**PROMPT**
Pick every line from the data that holds the word "coupons".

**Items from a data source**
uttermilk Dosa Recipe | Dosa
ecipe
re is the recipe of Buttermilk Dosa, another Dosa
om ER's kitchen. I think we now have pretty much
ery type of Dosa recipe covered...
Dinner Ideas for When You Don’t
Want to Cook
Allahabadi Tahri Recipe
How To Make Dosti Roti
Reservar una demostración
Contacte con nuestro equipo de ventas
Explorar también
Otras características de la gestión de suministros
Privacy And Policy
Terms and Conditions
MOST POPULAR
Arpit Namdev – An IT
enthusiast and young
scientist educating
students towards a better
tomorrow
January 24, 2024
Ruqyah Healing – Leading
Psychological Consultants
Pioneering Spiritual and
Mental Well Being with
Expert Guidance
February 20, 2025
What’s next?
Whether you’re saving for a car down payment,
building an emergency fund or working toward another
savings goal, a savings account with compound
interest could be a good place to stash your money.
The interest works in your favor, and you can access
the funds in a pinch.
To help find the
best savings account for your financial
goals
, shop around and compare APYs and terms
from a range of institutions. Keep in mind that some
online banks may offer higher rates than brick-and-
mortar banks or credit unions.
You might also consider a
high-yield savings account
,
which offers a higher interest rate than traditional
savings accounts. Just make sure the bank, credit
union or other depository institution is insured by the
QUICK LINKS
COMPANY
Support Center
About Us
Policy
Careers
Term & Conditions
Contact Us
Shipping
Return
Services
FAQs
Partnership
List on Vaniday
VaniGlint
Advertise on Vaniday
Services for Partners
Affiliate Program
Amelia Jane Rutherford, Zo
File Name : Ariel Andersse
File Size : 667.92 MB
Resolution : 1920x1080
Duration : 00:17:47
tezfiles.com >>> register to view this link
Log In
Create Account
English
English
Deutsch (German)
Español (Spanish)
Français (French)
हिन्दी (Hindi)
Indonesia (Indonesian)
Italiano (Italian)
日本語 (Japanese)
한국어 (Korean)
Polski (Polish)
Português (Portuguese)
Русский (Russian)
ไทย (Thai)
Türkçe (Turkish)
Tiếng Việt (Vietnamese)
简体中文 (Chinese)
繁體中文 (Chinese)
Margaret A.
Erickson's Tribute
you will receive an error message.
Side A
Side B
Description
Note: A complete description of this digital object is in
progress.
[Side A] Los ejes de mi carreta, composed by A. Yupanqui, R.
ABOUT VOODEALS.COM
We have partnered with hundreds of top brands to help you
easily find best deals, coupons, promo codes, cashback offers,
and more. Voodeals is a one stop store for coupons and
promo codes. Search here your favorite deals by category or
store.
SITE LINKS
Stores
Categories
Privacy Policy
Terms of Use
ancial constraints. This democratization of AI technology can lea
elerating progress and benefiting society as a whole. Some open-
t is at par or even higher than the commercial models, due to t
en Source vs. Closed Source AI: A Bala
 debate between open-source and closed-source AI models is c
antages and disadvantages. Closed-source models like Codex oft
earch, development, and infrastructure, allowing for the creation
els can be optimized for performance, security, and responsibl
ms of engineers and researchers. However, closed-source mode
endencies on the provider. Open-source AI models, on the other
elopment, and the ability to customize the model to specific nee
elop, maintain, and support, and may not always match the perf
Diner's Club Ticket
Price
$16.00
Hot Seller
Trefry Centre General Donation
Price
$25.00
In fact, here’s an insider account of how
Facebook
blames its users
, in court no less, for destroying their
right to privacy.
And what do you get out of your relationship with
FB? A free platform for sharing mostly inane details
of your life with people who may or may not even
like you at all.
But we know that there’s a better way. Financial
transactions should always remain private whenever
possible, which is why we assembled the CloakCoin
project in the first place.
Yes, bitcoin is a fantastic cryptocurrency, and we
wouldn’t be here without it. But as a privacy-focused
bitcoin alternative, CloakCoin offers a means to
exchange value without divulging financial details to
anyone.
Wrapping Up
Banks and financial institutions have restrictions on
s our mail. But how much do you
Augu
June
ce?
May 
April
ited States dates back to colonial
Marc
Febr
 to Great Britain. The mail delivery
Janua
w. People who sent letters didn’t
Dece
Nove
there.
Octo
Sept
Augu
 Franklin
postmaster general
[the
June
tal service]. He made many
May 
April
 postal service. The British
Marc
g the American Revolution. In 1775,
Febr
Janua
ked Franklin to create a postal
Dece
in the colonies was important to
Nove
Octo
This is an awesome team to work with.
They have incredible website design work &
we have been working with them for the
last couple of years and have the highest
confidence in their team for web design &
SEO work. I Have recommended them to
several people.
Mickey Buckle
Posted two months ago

**EXERCISE ANSWER**
easily find best deals, coupons, promo codes, cashback offers,
and more. Voodeals is a one stop store for coupons and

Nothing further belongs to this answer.